Problem statement
Leaving out every picture, output the records below exactly as they are.

Items from a data source

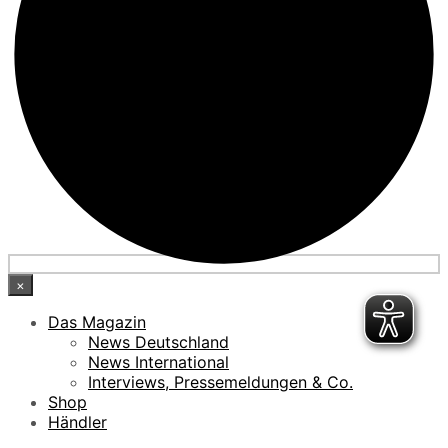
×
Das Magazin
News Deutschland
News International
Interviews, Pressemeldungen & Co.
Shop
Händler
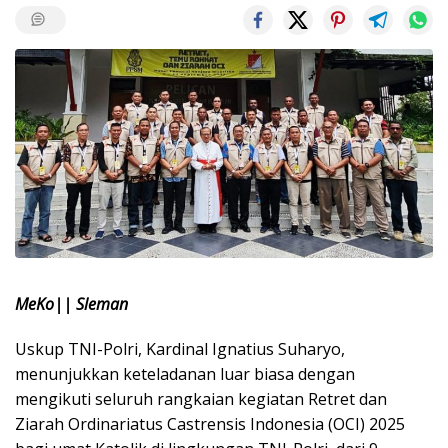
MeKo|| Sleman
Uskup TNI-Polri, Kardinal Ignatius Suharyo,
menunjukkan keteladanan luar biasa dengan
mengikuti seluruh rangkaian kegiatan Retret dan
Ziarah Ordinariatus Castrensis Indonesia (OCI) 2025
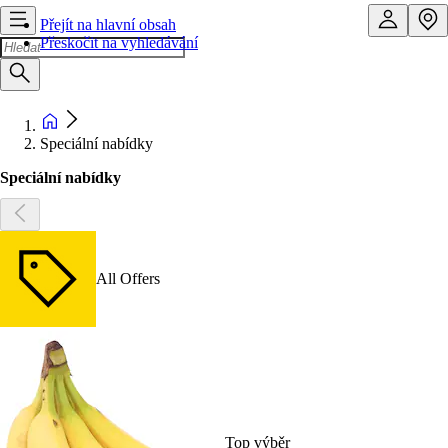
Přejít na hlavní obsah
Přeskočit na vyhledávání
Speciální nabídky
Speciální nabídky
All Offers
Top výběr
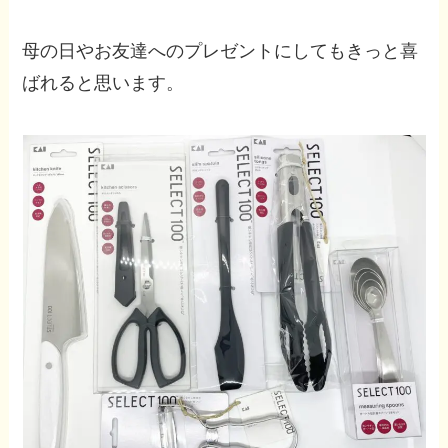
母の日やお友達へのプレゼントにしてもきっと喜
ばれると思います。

Your response
×
Das Magazin
News Deutschland
News International
Interviews, Pressemeldungen & Co.
Shop
Händler
MeKo|| Sleman
Uskup TNI-Polri, Kardinal Ignatius Suharyo,
menunjukkan keteladanan luar biasa dengan
mengikuti seluruh rangkaian kegiatan Retret dan
Ziarah Ordinariatus Castrensis Indonesia (OCI) 2025
Přejít na hlavní obsah
Přeskočit na vyhledávání
Speciální nabídky
Speciální nabídky
All Offers
Top výběr
母の日やお友達へのプレゼントにしてもきっと喜
ばれると思います。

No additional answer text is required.